# HR24 without DECA enable receivers



## jrmichael (Dec 14, 2006)

I just ordered an HR24 for a new HD plasma. My question is if the HR20 and HR21 aren't DECA enabled can the HR24 be connected to the SWiM without BSF's on the HR20 and HR21? Since my SWiM is not green labeled will the HR24 create problems at the SWiM without a BSF? I curious because I've read that the SWiM must have a BSF if DECA dongles are added to the HR20 and HR21. If that is true, then why wouldn't the HR24 with the internal DECA create the same problem?


----------



## Stuart Sweet (Jun 19, 2006)

First of all you only need one band stop filter, between the SWiM and the first splitter. You don't need one for every receiver. 

Second, if you don't have DECAs on any other receiver and you don't have a DECA at your router, the internal DECA functionality of the HR24 isn't used. So you don't need a band stop filter in that case. That being said, this might be the right time to add one, so that you won't have future issues.


----------



## paragon (Nov 15, 2007)

Stuart Sweet said:


> First of all you only need one band stop filter, between the SWiM and the first splitter. You don't need one for every receiver.
> 
> Second, if you don't have DECAs on any other receiver and you don't have a DECA at your router, the internal DECA functionality of the HR24 isn't used. So you don't need a band stop filter in that case. That being said, this might be the right time to add one, so that you won't have future issues.


In a DECA environment, you need band-stop filters on all receivers that don't have DECA either externally or internally. So his question makes sense from that perspective.


----------



## hilmar2k (Mar 18, 2007)

paragon said:


> In a DECA environment, you need band-stop filters on all receivers that don't have DECA either externally or internally. So his question makes sense from that perspective.

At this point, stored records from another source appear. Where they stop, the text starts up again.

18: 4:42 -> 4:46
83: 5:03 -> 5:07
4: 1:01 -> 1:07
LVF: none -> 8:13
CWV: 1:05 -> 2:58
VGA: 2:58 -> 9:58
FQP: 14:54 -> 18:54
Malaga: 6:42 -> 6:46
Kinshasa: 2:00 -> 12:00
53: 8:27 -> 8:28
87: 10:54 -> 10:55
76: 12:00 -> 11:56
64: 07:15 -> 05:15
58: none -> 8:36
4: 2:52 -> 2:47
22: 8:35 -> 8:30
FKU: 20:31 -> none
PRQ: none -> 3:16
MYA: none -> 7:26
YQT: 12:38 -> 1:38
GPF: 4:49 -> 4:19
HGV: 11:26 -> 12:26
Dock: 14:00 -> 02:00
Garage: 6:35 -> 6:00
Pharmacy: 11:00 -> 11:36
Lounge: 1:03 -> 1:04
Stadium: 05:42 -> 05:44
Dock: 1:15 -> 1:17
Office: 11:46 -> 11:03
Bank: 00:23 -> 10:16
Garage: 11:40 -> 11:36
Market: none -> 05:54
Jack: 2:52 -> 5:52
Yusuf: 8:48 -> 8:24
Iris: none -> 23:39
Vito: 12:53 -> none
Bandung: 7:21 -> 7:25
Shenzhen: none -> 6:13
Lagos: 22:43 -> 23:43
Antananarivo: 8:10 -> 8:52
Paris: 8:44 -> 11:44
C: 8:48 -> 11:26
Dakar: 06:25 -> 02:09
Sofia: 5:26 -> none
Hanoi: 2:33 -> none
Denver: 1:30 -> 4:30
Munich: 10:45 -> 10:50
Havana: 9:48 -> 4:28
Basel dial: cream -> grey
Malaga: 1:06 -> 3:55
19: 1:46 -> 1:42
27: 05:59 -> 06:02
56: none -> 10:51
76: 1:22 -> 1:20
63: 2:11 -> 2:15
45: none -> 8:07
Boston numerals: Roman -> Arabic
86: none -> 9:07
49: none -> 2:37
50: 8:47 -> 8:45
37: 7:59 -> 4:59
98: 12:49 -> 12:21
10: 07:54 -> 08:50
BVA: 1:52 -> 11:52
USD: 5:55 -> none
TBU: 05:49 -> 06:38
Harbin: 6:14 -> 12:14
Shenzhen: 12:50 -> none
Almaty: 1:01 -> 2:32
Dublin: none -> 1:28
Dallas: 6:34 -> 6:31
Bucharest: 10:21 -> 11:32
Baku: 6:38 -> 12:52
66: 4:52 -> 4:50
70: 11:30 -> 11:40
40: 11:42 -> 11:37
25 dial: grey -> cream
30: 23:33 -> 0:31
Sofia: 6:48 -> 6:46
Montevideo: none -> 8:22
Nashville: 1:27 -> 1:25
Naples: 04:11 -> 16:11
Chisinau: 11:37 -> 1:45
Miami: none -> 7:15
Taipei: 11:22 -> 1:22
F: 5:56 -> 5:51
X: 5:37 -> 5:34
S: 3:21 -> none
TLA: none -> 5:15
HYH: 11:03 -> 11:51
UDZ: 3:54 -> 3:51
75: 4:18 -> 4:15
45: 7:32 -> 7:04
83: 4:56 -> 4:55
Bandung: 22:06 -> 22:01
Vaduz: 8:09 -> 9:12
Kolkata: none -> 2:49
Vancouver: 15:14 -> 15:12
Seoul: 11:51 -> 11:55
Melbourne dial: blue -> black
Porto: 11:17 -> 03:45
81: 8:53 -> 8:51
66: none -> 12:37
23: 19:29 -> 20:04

But there's no DECA environment with only one DECA device.


----------



## mcbeevee (Sep 18, 2006)

When my DECA hardware was installed, they did not put a band-stop filter between the SWM-lnb and my first splitter. Since everything was working, they just left it off. I have 2 HR24's, HR20-700 with a DECA module, and an internet DECA module. My SWM-lnb is one of the old, original models. Will I have problems later due to no band-stop filter? Should I go ahead and install one between the dish and first splitter?


----------



## David Ortiz (Aug 21, 2006)

paragon said:


> In a DECA environment, you need band-stop filters on all receivers that don't have DECA either externally or internally. So his question makes sense from that perspective.


Agreed. In a DECA installation, the DECA boxes protect the SAT inputs on the receivers. If you have a D12 or R16, there is a BSF to protect the SAT input. If you have an HR20-100, a BSF is used to protect SAT-1 if the DECA is connected to SAT-2.

So, if you have at least one Hx24 and don't have MRV, do you need BSFs everywhere else? What if you have 2 Hx24s?


----------



## hilmar2k (Mar 18, 2007)

mcbeevee said:


> When my DECA hardware was installed, they did not put a band-stop filter between the SWM-lnb and my first splitter. Since everything was working, they just left it off. I have 2 HR24's, HR20-700 with a DECA module, and an internet DECA module. My SWM-lnb is one of the old, original models. Will I have problems later due to no band-stop filter? Should I go ahead and install one between the dish and first splitter?


I would.


----------



## jrmichael (Dec 14, 2006)

Stuart Sweet said:


> First of all you only need one band stop filter, between the SWiM and the first splitter. You don't need one for every receiver.
> 
> Second, if you don't have DECAs on any other receiver and you don't have a DECA at your router, the internal DECA functionality of the HR24 isn't used. So you don't need a band stop filter in that case. That being said, this might be the right time to add one, so that you won't have future issues.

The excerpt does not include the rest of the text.